Things have been pretty depressing on the environmental front of late.
A recent report from the UN warns that one million species worldwide are at risk of extinction, a number unprecedented in human history. People, including our world leaders, persist in denying that man-made climate change is happening, and that we need to do something about it, even in the face of the latest science that tells us we have only a dozen years to prevent catastrophe. Our governments, even if they say all the right things, nurse along the fossil fuel industry billionaires in a way they sure never did when it was forestry jobs on the line. One could be forgiven for being cynical. But there have also been some bright spots. Paul Manley was elected member of parliament in a byelection in Nanaimo-Ladysmith, and he’s from the Green Party. Indeed, the Green Party has made inroads in many areas of the country, including PEI and New Brunswick. Even if I’m not expecting a Green government takeover, it does hearten me that so many people are concerned enough about the future of our environment that they’re starting to take it to the polls.
And in the Citizen on Wednesday we had a couple of good environmental news stories. First was notification from the Municipality of North Cowichan that it’s trying a new, more environmentally friendly way to kill weeds along roadsides and sidewalks. With no toxic herbicides involved, this new product uses mostly super-heated water, with a tiny bit of plant oils and sugars.
The actions that various levels of government have taken over the years to control weeds on their properties has been a problem for those who have been trying to avoid noxious chemicals. Sprays have been used in public places, and adjacent to people’s private properties that they would hot have chosen to be exposed to for themselves.
The second environmentally interesting story was about the Cowichan Valley Regional District monitoring a new waste facility in Nova Scotia. This facility is using new technologies to take solid waste and make it into high-value fuels and recyclable materials.

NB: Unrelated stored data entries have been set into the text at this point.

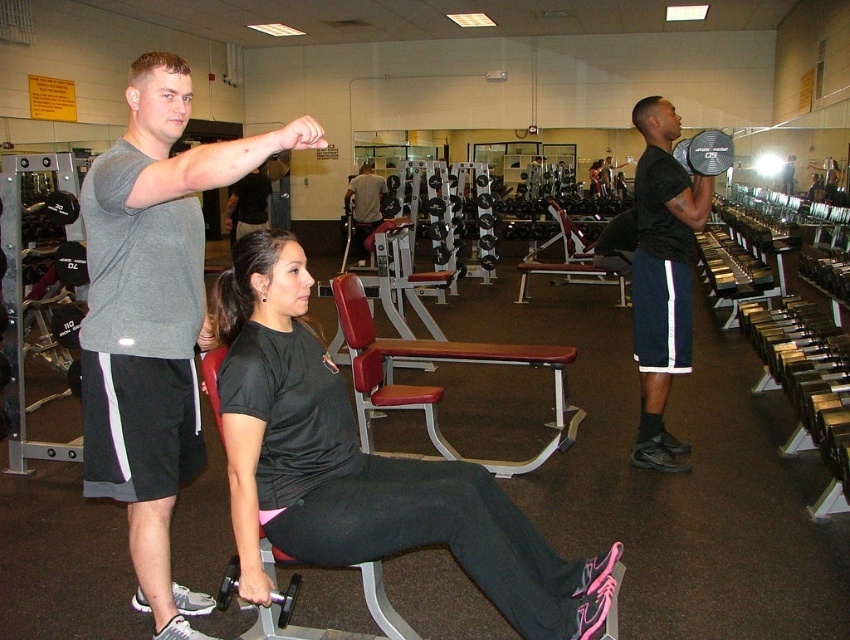 Question: Among these objects, which one is farthest from the camera?

Choices:
 (A) red leather bench at center
 (B) matte gray shirt at center

Answer: (B)

Question: Which of the following is the farthest from the observer?

Choices:
 (A) (570, 433)
 (B) (660, 109)
 (C) (357, 232)

Answer: (C)

Question: Where is black matte dumbbell at right located in relation to matte gray shirt at center in the image?

Choices:
 (A) right
 (B) left

Answer: (A)

Question: Is black matte shirt at center behind matte gray shirt at center?

Choices:
 (A) no
 (B) yes

Answer: (A)

Question: Is red leather bench at center to the left of matte gray shirt at center from the viewer's perspective?

Choices:
 (A) yes
 (B) no

Answer: (B)

Question: Estimate the real-world distances between objects in this image. Which object is closer to the black matte dumbbell at right?

Choices:
 (A) red leather bench at center
 (B) gray cotton t-shirt at upper left

Answer: (A) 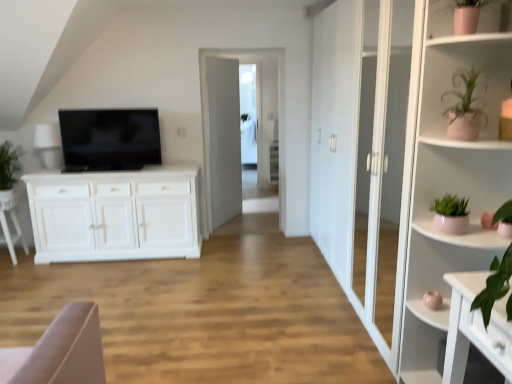 Question: From their relative heights in the image, would you say pink ceramic vase at upper right, which is the first shelf in top-to-bottom order, is taller or shorter than pink ceramic plant at upper right?

Choices:
 (A) tall
 (B) short

Answer: (B)

Question: Would you say pink ceramic vase at upper right, the 2th shelf in the bottom-to-top sequence, is to the left or to the right of pink ceramic plant at upper right in the picture?

Choices:
 (A) left
 (B) right

Answer: (A)

Question: Which is farther from the white wooden door at center?

Choices:
 (A) pink ceramic plant at upper right
 (B) white wood armchair at left
 (C) pink ceramic plant at right, which is the first shelf in bottom-to-top order
 (D) transparent glass door at center
 (E) pink ceramic vase at upper right, which is the first shelf in top-to-bottom order

Answer: (E)

Question: Which of these objects is positioned farthest from the pink ceramic plant at right, which is the 2th shelf from top to bottom?

Choices:
 (A) white wood armchair at left
 (B) transparent glass door at center
 (C) pink ceramic vase at upper right, which is the first shelf in top-to-bottom order
 (D) white wooden door at center
 (E) pink ceramic plant at upper right

Answer: (A) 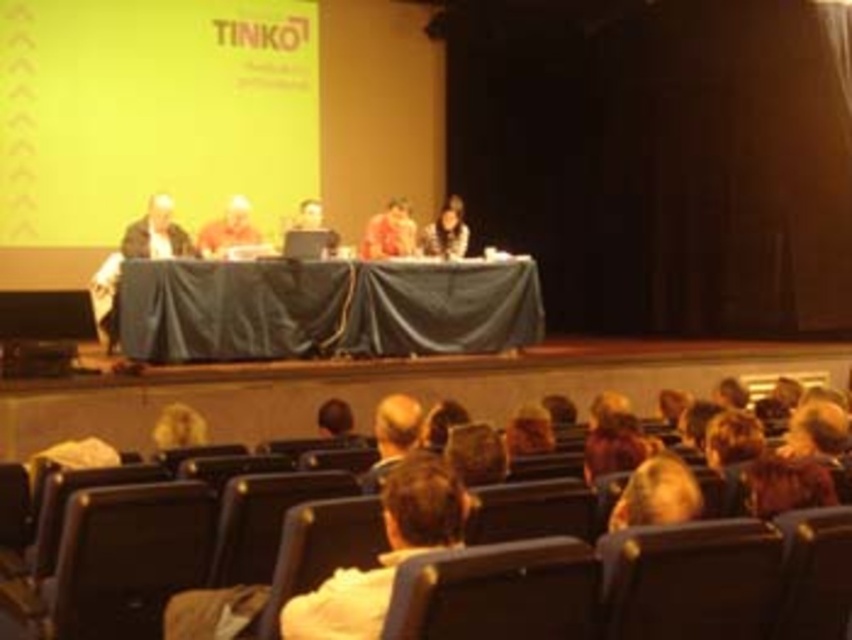 You are an event organizer who needs to set up a presentation. You have a projector that can project up to 3 meters wide. The yellow matte projection screen at upper center and the orange fabric at center are both available. Which one can accommodate your projector?

The yellow matte projection screen at upper center has a larger width than the orange fabric at center, so it can accommodate the projector since its width is up to 3 meters.

You are sitting in the auditorium and want to move to the stage. The black leather chair at lower right is blocking your path. Can you move around it to reach the stage?

The black leather chair at lower right is located at point (689, 580), so you can move around it to reach the stage. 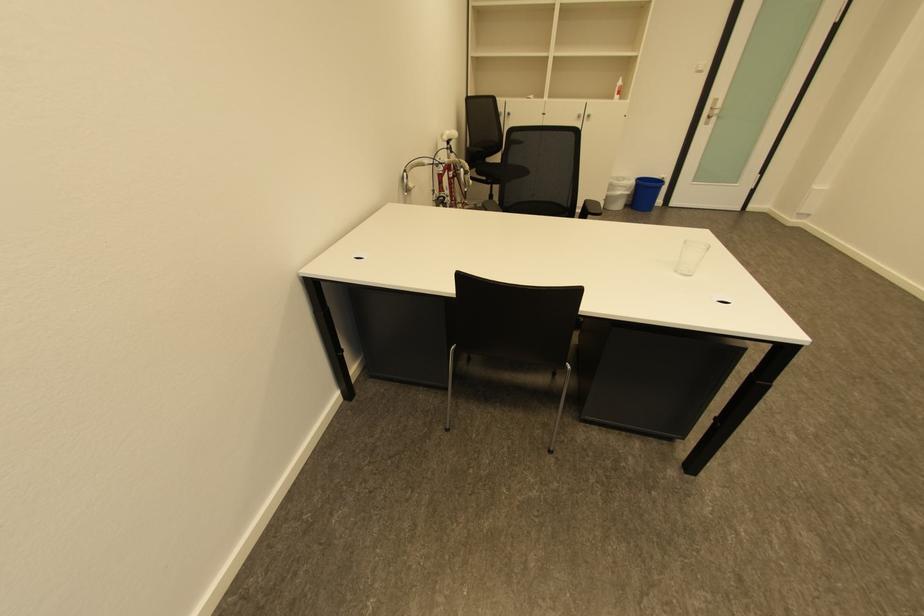 Locate an element on the screen. The image size is (924, 616). bicycle handlebar is located at coordinates (412, 176). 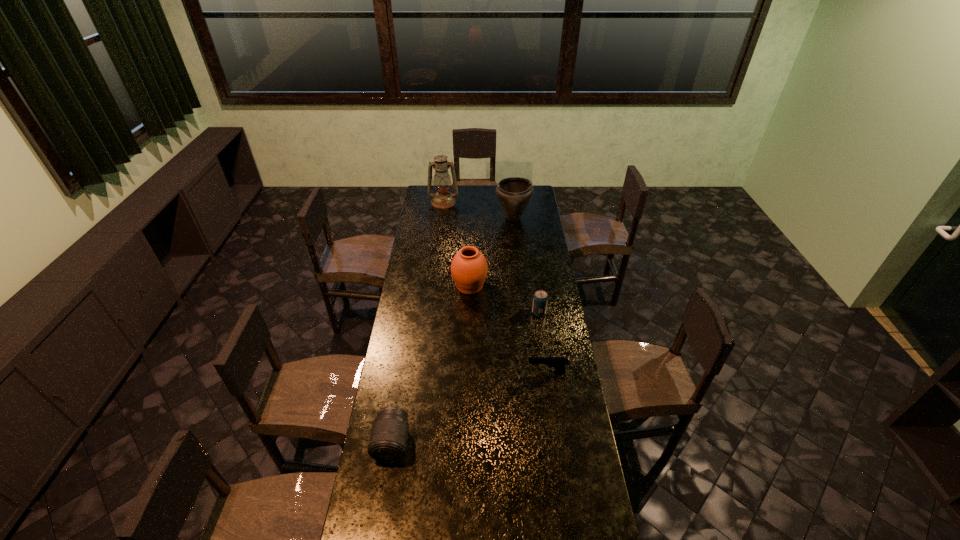 At what (x,y) coordinates should I click in order to perform the action: click on vacant space located on the back of the nearer urn. Please return your answer as a coordinate pair (x, y). Looking at the image, I should click on (470, 266).

I want to click on free spot located on the surface of the telephoto lens, so click(x=377, y=534).

Identify the location of vacant space located 0.270m on the back of the fourth farthest object. (533, 272).

The height and width of the screenshot is (540, 960). In order to click on vacant space located 0.210m on the front-facing side of the fifth farthest object in this screenshot , I will do `click(477, 372)`.

Locate an element on the screen. Image resolution: width=960 pixels, height=540 pixels. vacant point located 0.200m on the front-facing side of the fifth farthest object is located at coordinates click(x=479, y=372).

You are a GUI agent. You are given a task and a screenshot of the screen. Output one action in this format:
    pyautogui.click(x=<x>, y=<y>)
    Task: Click on the free space located 0.290m on the front-facing side of the fifth farthest object
    This screenshot has width=960, height=540.
    Given the screenshot: What is the action you would take?
    pyautogui.click(x=458, y=372)

Locate an element on the screen. The width and height of the screenshot is (960, 540). object at the far edge is located at coordinates (443, 199).

Find the location of a particular element. The width and height of the screenshot is (960, 540). oil lamp that is positioned at the left edge is located at coordinates (443, 199).

Find the location of a particular element. The height and width of the screenshot is (540, 960). telephoto lens situated at the left edge is located at coordinates (388, 441).

Identify the location of urn present at the right edge. This screenshot has width=960, height=540. (514, 193). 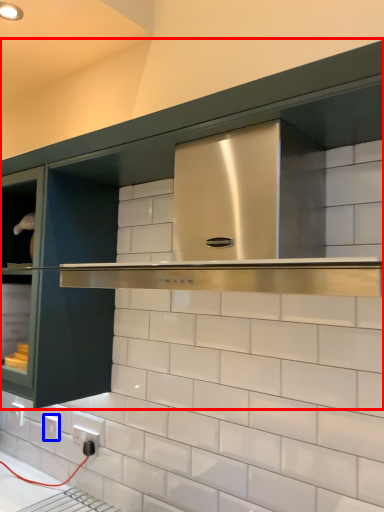 Question: Which point is further to the camera, cabinetry (highlighted by a red box) or electric outlet (highlighted by a blue box)?

Choices:
 (A) cabinetry
 (B) electric outlet

Answer: (B) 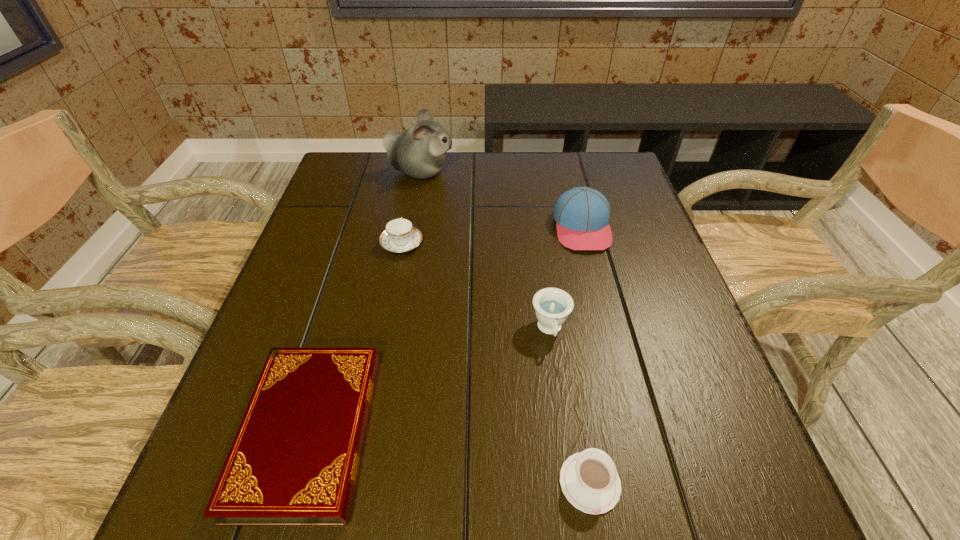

Garbage is a big problem. In the Cowichan Valley it’s one we’ve chose to hide away from, in recent years. We ship our garbage to the U.S. in an out of sight, out of mind arrangement that can’t go on forever. We have to take responsibility for the waste we create. Increasingly composting and recycling, and actually reducing the waste we produce is vital, but realistically, we’re still going to have some stuff to throw away. If we can build ourselves a facility to deal with our garbage, it would be a huge step forward.